* _WORK INSTRUCTIONS_:
Write out all of the records, keeping each one exactly as written.

* _RECORDS PROVIDED_:
------------------------------------------------------------------------
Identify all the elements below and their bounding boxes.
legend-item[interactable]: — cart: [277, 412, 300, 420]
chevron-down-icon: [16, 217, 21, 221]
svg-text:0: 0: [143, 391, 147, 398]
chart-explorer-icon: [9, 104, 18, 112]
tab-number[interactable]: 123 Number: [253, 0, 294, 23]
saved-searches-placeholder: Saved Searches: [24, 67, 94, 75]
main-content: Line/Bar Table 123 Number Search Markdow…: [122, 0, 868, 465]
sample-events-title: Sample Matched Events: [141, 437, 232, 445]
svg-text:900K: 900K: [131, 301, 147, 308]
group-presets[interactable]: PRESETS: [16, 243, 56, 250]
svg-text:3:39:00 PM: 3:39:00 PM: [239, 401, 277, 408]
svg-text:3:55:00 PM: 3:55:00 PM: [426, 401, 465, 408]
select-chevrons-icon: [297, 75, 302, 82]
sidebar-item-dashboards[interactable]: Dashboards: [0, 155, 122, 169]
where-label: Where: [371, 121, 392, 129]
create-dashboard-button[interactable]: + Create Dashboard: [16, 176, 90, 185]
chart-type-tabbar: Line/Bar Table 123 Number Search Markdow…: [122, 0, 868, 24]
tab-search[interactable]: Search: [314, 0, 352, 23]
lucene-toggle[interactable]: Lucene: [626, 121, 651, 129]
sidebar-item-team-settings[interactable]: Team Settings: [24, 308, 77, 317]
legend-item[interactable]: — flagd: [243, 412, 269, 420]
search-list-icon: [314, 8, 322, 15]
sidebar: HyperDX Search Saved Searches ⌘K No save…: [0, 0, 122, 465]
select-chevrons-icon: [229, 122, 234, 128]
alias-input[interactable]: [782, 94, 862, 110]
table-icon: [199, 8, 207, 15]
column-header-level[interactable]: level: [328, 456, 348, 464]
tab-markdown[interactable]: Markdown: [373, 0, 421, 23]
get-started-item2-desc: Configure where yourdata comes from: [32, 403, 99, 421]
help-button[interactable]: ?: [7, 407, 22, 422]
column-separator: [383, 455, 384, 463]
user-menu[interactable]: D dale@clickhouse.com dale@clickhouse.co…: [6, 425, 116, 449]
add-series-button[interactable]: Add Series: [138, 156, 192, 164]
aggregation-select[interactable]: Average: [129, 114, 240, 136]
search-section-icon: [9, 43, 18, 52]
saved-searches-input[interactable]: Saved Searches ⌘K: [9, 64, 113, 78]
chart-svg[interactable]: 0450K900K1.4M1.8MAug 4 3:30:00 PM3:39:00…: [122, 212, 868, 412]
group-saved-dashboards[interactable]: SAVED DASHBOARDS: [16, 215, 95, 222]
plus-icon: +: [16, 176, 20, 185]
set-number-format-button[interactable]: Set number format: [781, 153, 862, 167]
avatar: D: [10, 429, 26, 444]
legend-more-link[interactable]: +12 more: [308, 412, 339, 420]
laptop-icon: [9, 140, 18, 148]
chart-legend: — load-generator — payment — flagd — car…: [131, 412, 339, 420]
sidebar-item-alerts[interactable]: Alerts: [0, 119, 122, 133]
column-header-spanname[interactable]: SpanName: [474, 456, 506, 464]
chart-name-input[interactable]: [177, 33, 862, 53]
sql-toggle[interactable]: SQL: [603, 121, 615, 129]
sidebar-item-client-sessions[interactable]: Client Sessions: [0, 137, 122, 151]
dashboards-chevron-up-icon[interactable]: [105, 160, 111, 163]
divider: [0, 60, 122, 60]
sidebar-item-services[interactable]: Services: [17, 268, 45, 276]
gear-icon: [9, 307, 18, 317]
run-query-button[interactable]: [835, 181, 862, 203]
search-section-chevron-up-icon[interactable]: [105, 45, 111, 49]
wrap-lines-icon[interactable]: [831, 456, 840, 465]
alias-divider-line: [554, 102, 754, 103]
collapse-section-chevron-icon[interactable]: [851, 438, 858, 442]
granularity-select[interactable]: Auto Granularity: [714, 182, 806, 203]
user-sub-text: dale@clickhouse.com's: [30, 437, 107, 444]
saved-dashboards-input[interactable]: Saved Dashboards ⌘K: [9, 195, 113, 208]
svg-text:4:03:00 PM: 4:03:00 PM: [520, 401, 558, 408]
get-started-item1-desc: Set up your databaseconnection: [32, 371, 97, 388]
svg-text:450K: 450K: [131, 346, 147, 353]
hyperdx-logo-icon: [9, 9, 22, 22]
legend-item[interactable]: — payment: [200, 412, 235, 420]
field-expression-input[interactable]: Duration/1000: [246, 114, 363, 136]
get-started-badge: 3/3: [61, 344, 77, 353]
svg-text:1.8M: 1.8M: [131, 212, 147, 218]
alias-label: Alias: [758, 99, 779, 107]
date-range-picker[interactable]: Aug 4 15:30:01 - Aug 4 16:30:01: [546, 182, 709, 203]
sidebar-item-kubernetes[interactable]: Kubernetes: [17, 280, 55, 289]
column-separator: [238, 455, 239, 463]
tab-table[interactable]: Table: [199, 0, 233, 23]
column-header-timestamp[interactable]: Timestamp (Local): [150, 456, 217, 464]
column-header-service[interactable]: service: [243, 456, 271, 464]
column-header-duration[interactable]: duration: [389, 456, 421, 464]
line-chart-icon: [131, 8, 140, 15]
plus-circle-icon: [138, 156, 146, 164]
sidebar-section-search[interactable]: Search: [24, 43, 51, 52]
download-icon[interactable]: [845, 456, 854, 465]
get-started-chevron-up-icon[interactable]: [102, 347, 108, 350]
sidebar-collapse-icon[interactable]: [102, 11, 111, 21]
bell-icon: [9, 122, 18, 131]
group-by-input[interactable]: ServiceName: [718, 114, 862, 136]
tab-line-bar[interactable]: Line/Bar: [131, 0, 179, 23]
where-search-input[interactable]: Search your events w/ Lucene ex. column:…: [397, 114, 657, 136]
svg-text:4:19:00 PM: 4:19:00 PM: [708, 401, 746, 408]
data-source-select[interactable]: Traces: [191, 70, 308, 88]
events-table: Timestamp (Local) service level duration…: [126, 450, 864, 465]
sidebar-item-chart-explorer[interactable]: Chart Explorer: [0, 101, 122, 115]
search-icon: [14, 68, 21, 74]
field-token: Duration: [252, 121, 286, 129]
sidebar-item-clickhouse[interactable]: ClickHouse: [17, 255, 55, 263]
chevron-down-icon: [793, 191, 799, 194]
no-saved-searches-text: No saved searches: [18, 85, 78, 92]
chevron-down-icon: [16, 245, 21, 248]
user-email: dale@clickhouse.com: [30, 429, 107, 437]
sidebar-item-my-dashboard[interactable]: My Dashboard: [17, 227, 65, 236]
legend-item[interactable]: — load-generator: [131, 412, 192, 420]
------------------------------------------------------------------------
* _EXERCISE ANSWER_:
Identify all the elements below and their bounding boxes.
legend-item[interactable]: — cart: [277, 412, 300, 420]
chevron-down-icon: [16, 217, 21, 221]
svg-text:0: 0: [143, 391, 147, 398]
chart-explorer-icon: [9, 104, 18, 112]
tab-number[interactable]: 123 Number: [253, 0, 294, 23]
saved-searches-placeholder: Saved Searches: [24, 67, 94, 75]
main-content: Line/Bar Table 123 Number Search Markdow…: [122, 0, 868, 465]
sample-events-title: Sample Matched Events: [141, 437, 232, 445]
svg-text:900K: 900K: [131, 301, 147, 308]
group-presets[interactable]: PRESETS: [16, 243, 56, 250]
svg-text:3:39:00 PM: 3:39:00 PM: [239, 401, 277, 408]
svg-text:3:55:00 PM: 3:55:00 PM: [426, 401, 465, 408]
select-chevrons-icon: [297, 75, 302, 82]
sidebar-item-dashboards[interactable]: Dashboards: [0, 155, 122, 169]
where-label: Where: [371, 121, 392, 129]
create-dashboard-button[interactable]: + Create Dashboard: [16, 176, 90, 185]
chart-type-tabbar: Line/Bar Table 123 Number Search Markdow…: [122, 0, 868, 24]
tab-search[interactable]: Search: [314, 0, 352, 23]
lucene-toggle[interactable]: Lucene: [626, 121, 651, 129]
sidebar-item-team-settings[interactable]: Team Settings: [24, 308, 77, 317]
legend-item[interactable]: — flagd: [243, 412, 269, 420]
search-list-icon: [314, 8, 322, 15]
sidebar: HyperDX Search Saved Searches ⌘K No save…: [0, 0, 122, 465]
select-chevrons-icon: [229, 122, 234, 128]
alias-input[interactable]: [782, 94, 862, 110]
table-icon: [199, 8, 207, 15]
column-header-level[interactable]: level: [328, 456, 348, 464]
tab-markdown[interactable]: Markdown: [373, 0, 421, 23]
get-started-item2-desc: Configure where yourdata comes from: [32, 403, 99, 421]
help-button[interactable]: ?: [7, 407, 22, 422]
column-separator: [383, 455, 384, 463]
user-menu[interactable]: D dale@clickhouse.com dale@clickhouse.co…: [6, 425, 116, 449]
add-series-button[interactable]: Add Series: [138, 156, 192, 164]
aggregation-select[interactable]: Average: [129, 114, 240, 136]
search-section-icon: [9, 43, 18, 52]
saved-searches-input[interactable]: Saved Searches ⌘K: [9, 64, 113, 78]
chart-svg[interactable]: 0450K900K1.4M1.8MAug 4 3:30:00 PM3:39:00…: [122, 212, 868, 412]
group-saved-dashboards[interactable]: SAVED DASHBOARDS: [16, 215, 95, 222]
plus-icon: +: [16, 176, 20, 185]
set-number-format-button[interactable]: Set number format: [781, 153, 862, 167]
avatar: D: [10, 429, 26, 444]
legend-more-link[interactable]: +12 more: [308, 412, 339, 420]
laptop-icon: [9, 140, 18, 148]
chart-legend: — load-generator — payment — flagd — car…: [131, 412, 339, 420]
sidebar-item-alerts[interactable]: Alerts: [0, 119, 122, 133]
column-header-spanname[interactable]: SpanName: [474, 456, 506, 464]
chart-name-input[interactable]: [177, 33, 862, 53]
sql-toggle[interactable]: SQL: [603, 121, 615, 129]
sidebar-item-client-sessions[interactable]: Client Sessions: [0, 137, 122, 151]
dashboards-chevron-up-icon[interactable]: [105, 160, 111, 163]
divider: [0, 60, 122, 60]
sidebar-item-services[interactable]: Services: [17, 268, 45, 276]
gear-icon: [9, 307, 18, 317]
run-query-button[interactable]: [835, 181, 862, 203]
search-section-chevron-up-icon[interactable]: [105, 45, 111, 49]
wrap-lines-icon[interactable]: [831, 456, 840, 465]
alias-divider-line: [554, 102, 754, 103]
collapse-section-chevron-icon[interactable]: [851, 438, 858, 442]
granularity-select[interactable]: Auto Granularity: [714, 182, 806, 203]
user-sub-text: dale@clickhouse.com's: [30, 437, 107, 444]
saved-dashboards-input[interactable]: Saved Dashboards ⌘K: [9, 195, 113, 208]
svg-text:4:03:00 PM: 4:03:00 PM: [520, 401, 558, 408]
get-started-item1-desc: Set up your databaseconnection: [32, 371, 97, 388]
svg-text:450K: 450K: [131, 346, 147, 353]
hyperdx-logo-icon: [9, 9, 22, 22]
legend-item[interactable]: — payment: [200, 412, 235, 420]
field-expression-input[interactable]: Duration/1000: [246, 114, 363, 136]
get-started-badge: 3/3: [61, 344, 77, 353]
svg-text:1.8M: 1.8M: [131, 212, 147, 218]
alias-label: Alias: [758, 99, 779, 107]
date-range-picker[interactable]: Aug 4 15:30:01 - Aug 4 16:30:01: [546, 182, 709, 203]
sidebar-item-kubernetes[interactable]: Kubernetes: [17, 280, 55, 289]
column-separator: [238, 455, 239, 463]
tab-table[interactable]: Table: [199, 0, 233, 23]
column-header-timestamp[interactable]: Timestamp (Local): [150, 456, 217, 464]
column-header-service[interactable]: service: [243, 456, 271, 464]
column-header-duration[interactable]: duration: [389, 456, 421, 464]
line-chart-icon: [131, 8, 140, 15]
plus-circle-icon: [138, 156, 146, 164]
sidebar-section-search[interactable]: Search: [24, 43, 51, 52]
download-icon[interactable]: [845, 456, 854, 465]
get-started-chevron-up-icon[interactable]: [102, 347, 108, 350]
sidebar-collapse-icon[interactable]: [102, 11, 111, 21]
bell-icon: [9, 122, 18, 131]
group-by-input[interactable]: ServiceName: [718, 114, 862, 136]
tab-line-bar[interactable]: Line/Bar: [131, 0, 179, 23]
where-search-input[interactable]: Search your events w/ Lucene ex. column:…: [397, 114, 657, 136]
svg-text:4:19:00 PM: 4:19:00 PM: [708, 401, 746, 408]
data-source-select[interactable]: Traces: [191, 70, 308, 88]
events-table: Timestamp (Local) service level duration…: [126, 450, 864, 465]
sidebar-item-chart-explorer[interactable]: Chart Explorer: [0, 101, 122, 115]
search-icon: [14, 68, 21, 74]
field-token: Duration: [252, 121, 286, 129]
sidebar-item-clickhouse[interactable]: ClickHouse: [17, 255, 55, 263]
chevron-down-icon: [793, 191, 799, 194]
no-saved-searches-text: No saved searches: [18, 85, 78, 92]
chevron-down-icon: [16, 245, 21, 248]
user-email: dale@clickhouse.com: [30, 429, 107, 437]
sidebar-item-my-dashboard[interactable]: My Dashboard: [17, 227, 65, 236]
legend-item[interactable]: — load-generator: [131, 412, 192, 420]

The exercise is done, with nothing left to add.